Going down the data below, set down exactly the line with "made in Huret" and each line after it through the line with "statistiques de visite"; no other lines.
+-------+
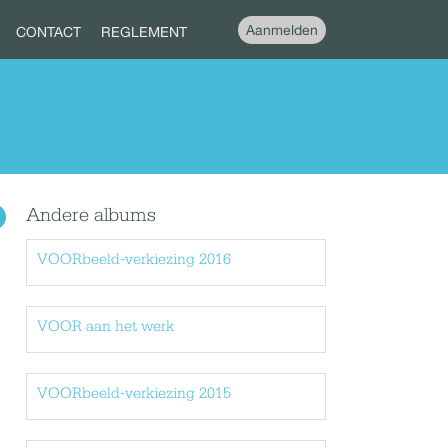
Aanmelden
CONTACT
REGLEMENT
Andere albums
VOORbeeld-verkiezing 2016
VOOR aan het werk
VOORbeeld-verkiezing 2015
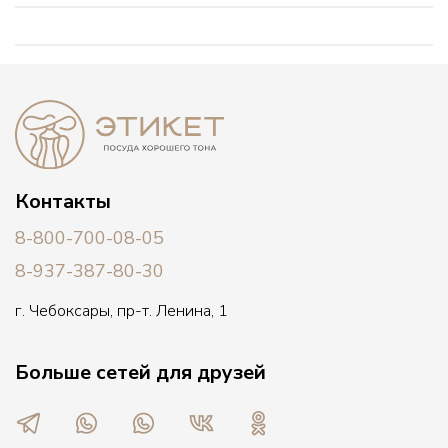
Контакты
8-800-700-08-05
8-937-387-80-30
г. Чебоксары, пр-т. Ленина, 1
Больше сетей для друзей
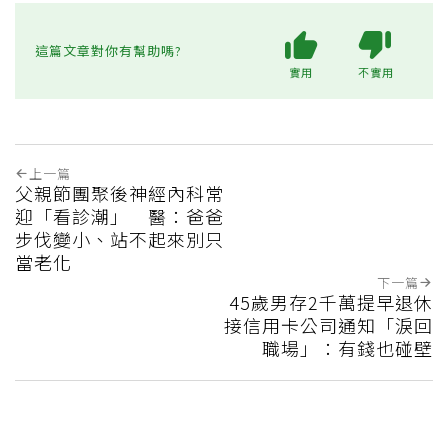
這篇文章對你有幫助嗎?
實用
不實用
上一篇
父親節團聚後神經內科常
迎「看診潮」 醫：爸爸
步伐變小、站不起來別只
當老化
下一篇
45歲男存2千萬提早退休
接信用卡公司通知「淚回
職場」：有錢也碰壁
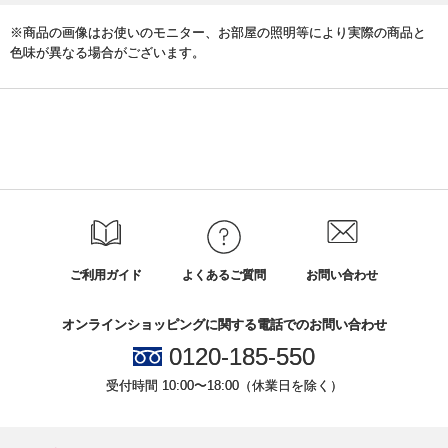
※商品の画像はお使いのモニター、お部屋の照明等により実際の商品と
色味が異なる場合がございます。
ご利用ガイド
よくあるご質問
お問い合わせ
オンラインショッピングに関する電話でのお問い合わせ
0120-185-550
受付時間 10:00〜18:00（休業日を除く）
+-------+
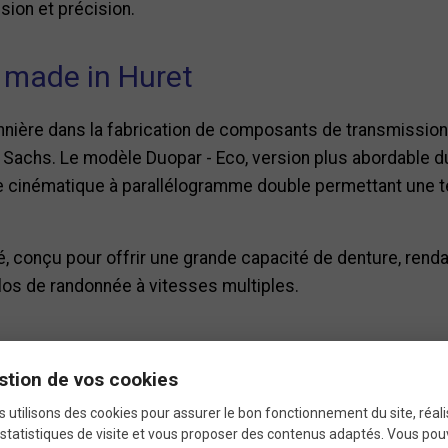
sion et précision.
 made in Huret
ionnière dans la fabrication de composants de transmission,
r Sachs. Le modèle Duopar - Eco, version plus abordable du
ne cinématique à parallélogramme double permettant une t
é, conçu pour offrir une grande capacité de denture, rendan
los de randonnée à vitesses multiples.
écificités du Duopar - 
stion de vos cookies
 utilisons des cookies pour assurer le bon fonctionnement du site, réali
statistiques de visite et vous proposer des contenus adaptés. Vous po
+-------+
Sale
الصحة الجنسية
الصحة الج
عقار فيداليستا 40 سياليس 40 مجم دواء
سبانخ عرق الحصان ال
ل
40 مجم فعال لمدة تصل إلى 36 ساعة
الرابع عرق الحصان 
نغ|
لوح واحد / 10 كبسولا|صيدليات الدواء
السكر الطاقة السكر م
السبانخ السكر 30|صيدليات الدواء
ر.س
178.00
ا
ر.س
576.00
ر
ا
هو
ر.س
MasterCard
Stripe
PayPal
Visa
+-------+
**Written answer**
 made in Huret
ionnière dans la fabrication de composants de transmission,
r Sachs. Le modèle Duopar - Eco, version plus abordable du
ne cinématique à parallélogramme double permettant une t
é, conçu pour offrir une grande capacité de denture, rendan
los de randonnée à vitesses multiples.
écificités du Duopar - 
stion de vos cookies
 utilisons des cookies pour assurer le bon fonctionnement du site, réali
statistiques de visite et vous proposer des contenus adaptés. Vous po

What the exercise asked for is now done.